==== DATASET RECORDS ====

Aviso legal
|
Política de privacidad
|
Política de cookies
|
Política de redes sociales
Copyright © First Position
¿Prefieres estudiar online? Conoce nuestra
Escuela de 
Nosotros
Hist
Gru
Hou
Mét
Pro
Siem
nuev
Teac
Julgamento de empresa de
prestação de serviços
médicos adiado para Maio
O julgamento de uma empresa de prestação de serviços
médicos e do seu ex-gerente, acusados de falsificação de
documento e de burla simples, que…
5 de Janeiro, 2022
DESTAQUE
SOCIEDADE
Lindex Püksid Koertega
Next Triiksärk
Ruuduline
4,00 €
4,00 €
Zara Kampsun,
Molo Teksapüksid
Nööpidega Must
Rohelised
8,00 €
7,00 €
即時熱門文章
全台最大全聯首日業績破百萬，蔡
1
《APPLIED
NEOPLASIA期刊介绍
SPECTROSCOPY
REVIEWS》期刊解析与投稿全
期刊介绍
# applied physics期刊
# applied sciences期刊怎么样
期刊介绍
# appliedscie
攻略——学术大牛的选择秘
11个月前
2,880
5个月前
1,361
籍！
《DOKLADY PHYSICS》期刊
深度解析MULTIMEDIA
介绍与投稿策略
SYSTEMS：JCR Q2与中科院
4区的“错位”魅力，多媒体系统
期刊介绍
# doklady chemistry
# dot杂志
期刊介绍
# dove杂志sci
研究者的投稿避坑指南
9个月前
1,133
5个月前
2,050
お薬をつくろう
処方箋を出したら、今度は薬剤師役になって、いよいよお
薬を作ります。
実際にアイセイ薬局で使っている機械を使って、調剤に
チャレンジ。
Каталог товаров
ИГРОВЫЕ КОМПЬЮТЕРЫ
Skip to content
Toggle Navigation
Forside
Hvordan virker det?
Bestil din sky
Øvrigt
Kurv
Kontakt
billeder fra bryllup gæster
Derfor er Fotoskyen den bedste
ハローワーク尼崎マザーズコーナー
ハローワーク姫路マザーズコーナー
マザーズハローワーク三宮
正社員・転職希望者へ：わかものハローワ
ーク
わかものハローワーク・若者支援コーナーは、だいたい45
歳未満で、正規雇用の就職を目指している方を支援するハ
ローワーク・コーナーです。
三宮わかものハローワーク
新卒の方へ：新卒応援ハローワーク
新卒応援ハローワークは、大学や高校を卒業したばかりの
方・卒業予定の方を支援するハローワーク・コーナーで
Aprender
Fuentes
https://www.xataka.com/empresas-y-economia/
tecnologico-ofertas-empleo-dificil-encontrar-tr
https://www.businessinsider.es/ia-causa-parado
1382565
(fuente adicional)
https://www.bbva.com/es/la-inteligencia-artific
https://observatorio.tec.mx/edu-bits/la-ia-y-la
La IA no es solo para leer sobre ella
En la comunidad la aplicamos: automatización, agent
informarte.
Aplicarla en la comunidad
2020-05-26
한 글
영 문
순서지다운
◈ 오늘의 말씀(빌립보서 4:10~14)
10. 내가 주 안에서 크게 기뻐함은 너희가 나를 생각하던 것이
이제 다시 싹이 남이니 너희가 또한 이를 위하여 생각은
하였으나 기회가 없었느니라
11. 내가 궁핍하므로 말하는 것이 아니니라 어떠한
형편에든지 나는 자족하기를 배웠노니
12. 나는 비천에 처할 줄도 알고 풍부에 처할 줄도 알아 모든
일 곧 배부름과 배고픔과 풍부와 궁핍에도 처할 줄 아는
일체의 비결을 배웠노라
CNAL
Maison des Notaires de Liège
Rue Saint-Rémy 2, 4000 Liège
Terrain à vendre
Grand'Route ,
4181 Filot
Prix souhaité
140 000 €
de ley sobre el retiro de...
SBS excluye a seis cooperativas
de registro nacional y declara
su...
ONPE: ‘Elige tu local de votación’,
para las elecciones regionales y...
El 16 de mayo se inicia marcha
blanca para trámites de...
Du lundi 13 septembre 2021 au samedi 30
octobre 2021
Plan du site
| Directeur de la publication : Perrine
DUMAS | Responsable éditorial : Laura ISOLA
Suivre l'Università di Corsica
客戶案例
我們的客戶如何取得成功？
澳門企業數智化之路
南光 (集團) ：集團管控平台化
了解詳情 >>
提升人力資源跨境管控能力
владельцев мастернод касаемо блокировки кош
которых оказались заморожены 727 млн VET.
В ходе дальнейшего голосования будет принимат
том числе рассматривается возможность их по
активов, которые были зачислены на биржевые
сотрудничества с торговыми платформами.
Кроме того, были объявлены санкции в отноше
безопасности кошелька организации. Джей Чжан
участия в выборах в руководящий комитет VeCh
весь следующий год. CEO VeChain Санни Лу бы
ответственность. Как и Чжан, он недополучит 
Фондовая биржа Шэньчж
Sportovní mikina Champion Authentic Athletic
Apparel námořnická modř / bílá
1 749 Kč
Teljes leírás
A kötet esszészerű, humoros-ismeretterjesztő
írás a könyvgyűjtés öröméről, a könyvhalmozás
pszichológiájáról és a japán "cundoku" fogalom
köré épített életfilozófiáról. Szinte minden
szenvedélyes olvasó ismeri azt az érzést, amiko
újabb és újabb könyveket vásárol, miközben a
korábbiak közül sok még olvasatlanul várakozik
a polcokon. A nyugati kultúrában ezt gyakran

====

» TASK TO CARRY OUT:
Go line by line through the data and copy any that contain "médicos".

» TASK OUTPUT:
médicos adiado para Maio
médicos e do seu ex-gerente, acusados de falsificação de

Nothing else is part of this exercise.